- Coat of arms
- Coordinates (Libiąż): 50°6′N 19°19′E﻿ / ﻿50.100°N 19.317°E
- Country: Poland
- Voivodeship: Lesser Poland
- County: Chrzanów
- Seat: Libiąż

Area
- • Total: 57.2 km^{2} (22.1 sq mi)

Population (2006)
- • Total: 22,900
- • Density: 400/km^{2} (1,040/sq mi)
- • Urban: 17,604
- • Rural: 5,296
- Website: https://www.libiaz.pl/

= Gmina Libiąż =

Gmina Libiąż is an urban-rural gmina (administrative district) in Chrzanów County, Lesser Poland Voivodeship, in southern Poland. Its seat is the town of Libiąż, which lies approximately 8 km south-west of Chrzanów and 45 km west of the regional capital Kraków.

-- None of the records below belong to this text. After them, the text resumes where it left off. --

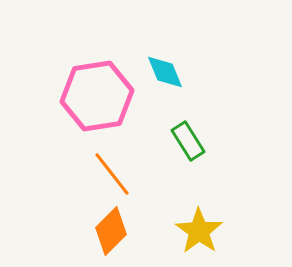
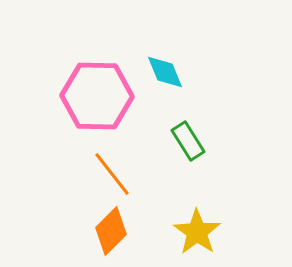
pink hexagon: rotated 10 degrees clockwise
yellow star: moved 2 px left, 1 px down
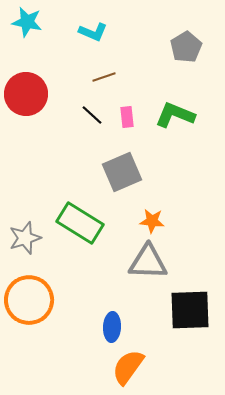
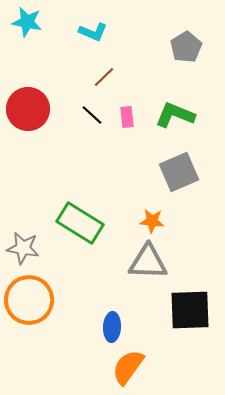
brown line: rotated 25 degrees counterclockwise
red circle: moved 2 px right, 15 px down
gray square: moved 57 px right
gray star: moved 2 px left, 10 px down; rotated 28 degrees clockwise
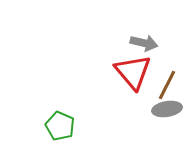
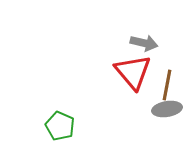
brown line: rotated 16 degrees counterclockwise
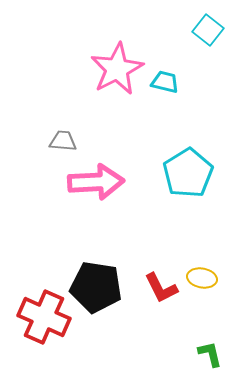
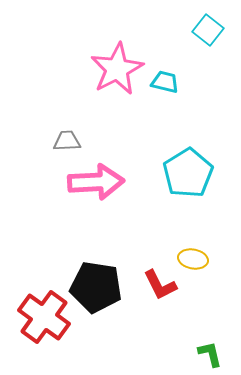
gray trapezoid: moved 4 px right; rotated 8 degrees counterclockwise
yellow ellipse: moved 9 px left, 19 px up
red L-shape: moved 1 px left, 3 px up
red cross: rotated 12 degrees clockwise
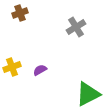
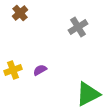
brown cross: rotated 21 degrees counterclockwise
gray cross: moved 2 px right
yellow cross: moved 1 px right, 3 px down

The gmina covers an area of 57.2 km2, and as of 2006 its total population is 22,900 (out of which the population of Libiąż amounts to 17,604, and the population of the rural part of the gmina is 5,296).

==Villages==
Apart from the town of Libiąż, the gmina also contains the villages of Gromiec and Żarki.

==Neighbouring gminas==
Gmina Libiąż is bordered by the towns of Jaworzno and Oświęcim, and by the gminas of Babice, Chełmek, Chrzanów and Oświęcim.